**YOUR INSTRUCTIONS:**
In the records that follow, count the lines where the string "maxerr" appears, and give the count with nothing added.

**DATA TO USE:**

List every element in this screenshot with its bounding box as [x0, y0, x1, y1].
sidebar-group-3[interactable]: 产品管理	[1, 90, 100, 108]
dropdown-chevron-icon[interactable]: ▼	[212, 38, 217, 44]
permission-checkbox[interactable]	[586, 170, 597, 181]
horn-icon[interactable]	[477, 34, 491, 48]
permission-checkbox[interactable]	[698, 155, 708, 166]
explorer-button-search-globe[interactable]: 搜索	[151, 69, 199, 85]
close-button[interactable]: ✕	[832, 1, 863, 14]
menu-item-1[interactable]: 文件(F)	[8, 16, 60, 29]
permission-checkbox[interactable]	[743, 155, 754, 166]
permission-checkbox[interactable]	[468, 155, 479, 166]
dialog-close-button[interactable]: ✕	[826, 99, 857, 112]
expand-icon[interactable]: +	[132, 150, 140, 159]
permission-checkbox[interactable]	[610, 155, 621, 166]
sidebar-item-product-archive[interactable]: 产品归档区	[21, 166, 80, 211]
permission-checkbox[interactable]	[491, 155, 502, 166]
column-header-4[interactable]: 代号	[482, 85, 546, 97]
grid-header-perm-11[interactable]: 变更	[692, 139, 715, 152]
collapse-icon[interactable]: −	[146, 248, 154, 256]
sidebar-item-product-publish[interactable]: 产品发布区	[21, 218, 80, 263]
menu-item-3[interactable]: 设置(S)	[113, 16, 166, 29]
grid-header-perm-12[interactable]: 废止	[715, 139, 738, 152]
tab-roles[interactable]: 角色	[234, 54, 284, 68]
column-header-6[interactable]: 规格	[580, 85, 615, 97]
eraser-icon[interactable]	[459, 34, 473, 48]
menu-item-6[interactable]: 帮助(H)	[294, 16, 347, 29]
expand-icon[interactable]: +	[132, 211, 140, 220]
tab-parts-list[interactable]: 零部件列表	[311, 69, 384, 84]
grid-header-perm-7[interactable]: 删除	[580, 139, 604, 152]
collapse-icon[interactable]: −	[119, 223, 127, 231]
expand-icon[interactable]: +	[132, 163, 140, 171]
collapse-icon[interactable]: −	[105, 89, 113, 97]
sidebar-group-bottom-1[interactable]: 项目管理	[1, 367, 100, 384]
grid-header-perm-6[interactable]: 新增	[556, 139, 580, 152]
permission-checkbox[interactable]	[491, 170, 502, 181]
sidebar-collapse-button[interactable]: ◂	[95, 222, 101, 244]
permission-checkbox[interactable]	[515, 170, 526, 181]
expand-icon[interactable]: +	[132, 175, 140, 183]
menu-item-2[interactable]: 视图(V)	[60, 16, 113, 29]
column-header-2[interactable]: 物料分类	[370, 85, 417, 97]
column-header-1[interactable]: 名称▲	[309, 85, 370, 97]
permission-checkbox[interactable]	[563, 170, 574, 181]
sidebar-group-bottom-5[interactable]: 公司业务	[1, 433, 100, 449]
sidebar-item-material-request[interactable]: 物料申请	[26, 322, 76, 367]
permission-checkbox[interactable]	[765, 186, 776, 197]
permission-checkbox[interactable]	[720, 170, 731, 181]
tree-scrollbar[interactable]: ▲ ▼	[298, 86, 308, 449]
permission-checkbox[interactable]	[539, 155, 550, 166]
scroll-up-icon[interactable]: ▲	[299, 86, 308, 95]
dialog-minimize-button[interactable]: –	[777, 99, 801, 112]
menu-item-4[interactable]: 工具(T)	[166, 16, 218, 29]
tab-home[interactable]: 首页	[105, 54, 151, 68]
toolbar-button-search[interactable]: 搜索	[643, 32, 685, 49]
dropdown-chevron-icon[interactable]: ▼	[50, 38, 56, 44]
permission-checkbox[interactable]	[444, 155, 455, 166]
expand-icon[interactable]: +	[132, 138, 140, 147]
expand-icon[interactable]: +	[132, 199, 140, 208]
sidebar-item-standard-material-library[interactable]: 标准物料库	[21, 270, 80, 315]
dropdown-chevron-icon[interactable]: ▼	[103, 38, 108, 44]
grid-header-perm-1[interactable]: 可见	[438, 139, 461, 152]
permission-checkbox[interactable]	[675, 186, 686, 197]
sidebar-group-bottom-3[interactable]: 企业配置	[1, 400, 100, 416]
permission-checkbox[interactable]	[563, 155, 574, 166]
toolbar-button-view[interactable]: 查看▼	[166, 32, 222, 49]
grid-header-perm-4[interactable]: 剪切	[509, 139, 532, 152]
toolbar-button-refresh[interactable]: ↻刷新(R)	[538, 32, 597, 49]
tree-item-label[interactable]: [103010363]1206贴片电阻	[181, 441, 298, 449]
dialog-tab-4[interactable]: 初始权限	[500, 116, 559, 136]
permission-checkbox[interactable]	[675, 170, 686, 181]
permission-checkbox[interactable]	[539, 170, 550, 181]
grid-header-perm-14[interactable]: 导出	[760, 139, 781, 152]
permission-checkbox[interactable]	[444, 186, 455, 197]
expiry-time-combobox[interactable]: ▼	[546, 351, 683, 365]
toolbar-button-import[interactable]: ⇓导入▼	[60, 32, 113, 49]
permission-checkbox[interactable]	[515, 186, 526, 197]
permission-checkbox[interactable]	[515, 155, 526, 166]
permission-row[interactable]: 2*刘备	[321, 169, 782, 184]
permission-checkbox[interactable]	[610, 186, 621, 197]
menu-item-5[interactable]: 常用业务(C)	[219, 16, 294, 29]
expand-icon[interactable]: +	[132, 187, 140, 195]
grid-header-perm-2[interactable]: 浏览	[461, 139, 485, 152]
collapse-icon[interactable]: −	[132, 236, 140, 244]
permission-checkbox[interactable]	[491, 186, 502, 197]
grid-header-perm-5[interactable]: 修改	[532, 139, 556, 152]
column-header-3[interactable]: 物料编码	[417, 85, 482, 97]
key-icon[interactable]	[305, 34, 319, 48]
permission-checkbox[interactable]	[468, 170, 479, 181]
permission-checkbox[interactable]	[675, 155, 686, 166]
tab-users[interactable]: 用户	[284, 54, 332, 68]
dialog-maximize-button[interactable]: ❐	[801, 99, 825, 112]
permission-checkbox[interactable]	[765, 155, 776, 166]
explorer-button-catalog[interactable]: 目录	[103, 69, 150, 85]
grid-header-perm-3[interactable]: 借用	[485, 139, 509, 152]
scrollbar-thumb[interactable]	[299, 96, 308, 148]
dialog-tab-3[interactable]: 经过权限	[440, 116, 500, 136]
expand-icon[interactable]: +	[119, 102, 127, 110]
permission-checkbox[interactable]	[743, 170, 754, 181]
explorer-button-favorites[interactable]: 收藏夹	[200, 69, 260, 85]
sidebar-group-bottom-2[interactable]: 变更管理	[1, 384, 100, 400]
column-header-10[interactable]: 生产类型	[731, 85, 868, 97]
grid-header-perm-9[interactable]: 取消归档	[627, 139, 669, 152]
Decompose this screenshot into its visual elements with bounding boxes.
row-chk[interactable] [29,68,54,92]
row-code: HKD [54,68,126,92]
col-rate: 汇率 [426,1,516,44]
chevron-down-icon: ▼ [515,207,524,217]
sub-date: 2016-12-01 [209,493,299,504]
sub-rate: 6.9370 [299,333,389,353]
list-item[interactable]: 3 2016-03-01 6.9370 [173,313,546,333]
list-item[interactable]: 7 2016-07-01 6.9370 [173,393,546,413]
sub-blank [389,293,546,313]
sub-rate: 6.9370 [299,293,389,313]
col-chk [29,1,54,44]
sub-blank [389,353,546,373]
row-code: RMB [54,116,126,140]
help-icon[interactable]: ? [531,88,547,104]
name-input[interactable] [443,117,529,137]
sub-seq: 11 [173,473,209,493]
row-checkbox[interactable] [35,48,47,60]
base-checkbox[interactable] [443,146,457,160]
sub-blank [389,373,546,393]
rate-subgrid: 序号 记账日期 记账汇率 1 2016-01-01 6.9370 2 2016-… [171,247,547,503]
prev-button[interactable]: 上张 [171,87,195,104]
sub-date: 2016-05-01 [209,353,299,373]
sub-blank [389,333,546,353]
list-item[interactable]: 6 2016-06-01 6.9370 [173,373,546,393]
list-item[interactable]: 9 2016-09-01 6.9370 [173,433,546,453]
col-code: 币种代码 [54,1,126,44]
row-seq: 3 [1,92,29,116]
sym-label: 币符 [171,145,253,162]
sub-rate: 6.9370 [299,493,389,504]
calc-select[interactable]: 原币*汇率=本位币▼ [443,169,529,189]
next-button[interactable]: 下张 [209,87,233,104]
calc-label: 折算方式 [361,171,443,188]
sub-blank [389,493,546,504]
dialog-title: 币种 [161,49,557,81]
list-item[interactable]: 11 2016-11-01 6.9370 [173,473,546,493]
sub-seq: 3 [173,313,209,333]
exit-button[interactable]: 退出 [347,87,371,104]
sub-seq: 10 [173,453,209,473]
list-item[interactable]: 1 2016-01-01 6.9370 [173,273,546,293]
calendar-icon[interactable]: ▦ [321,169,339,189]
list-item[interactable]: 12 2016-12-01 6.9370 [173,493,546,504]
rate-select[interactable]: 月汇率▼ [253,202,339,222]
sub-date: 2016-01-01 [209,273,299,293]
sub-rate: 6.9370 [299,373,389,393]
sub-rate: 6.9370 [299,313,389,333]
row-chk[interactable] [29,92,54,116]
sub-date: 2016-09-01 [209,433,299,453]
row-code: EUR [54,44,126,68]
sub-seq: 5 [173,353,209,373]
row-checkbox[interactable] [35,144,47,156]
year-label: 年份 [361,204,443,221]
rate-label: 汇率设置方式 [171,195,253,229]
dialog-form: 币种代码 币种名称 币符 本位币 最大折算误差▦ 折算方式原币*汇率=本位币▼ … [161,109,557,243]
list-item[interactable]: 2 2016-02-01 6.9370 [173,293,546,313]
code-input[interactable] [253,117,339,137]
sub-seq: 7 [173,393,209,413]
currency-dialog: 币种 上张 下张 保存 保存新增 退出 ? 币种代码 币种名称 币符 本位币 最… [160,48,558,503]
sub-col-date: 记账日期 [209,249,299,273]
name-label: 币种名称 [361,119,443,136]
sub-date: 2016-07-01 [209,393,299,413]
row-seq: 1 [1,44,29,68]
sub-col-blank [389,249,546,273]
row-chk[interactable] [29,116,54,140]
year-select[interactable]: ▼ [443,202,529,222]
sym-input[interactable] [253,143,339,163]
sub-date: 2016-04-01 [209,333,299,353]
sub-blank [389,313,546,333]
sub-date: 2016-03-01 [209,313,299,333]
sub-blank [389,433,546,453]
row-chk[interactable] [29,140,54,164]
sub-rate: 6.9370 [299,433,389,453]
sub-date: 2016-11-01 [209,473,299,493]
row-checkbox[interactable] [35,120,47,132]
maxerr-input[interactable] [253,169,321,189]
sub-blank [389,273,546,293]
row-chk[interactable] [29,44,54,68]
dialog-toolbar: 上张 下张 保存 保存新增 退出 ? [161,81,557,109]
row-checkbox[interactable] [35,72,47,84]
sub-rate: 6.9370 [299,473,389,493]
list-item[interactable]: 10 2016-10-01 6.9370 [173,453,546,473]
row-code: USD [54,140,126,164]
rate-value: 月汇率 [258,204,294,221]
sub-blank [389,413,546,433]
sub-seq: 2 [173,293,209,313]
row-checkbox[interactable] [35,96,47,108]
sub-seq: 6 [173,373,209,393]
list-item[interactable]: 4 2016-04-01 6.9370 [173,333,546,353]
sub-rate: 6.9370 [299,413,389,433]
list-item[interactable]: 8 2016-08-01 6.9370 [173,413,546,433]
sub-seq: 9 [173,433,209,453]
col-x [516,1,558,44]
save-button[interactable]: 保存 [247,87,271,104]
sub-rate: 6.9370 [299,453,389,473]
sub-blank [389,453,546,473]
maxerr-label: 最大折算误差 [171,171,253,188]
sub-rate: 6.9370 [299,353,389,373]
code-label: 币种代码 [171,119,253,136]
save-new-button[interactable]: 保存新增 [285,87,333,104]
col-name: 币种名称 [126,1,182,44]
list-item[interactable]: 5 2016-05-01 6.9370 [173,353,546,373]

**EXPECTED ANSWER:**
2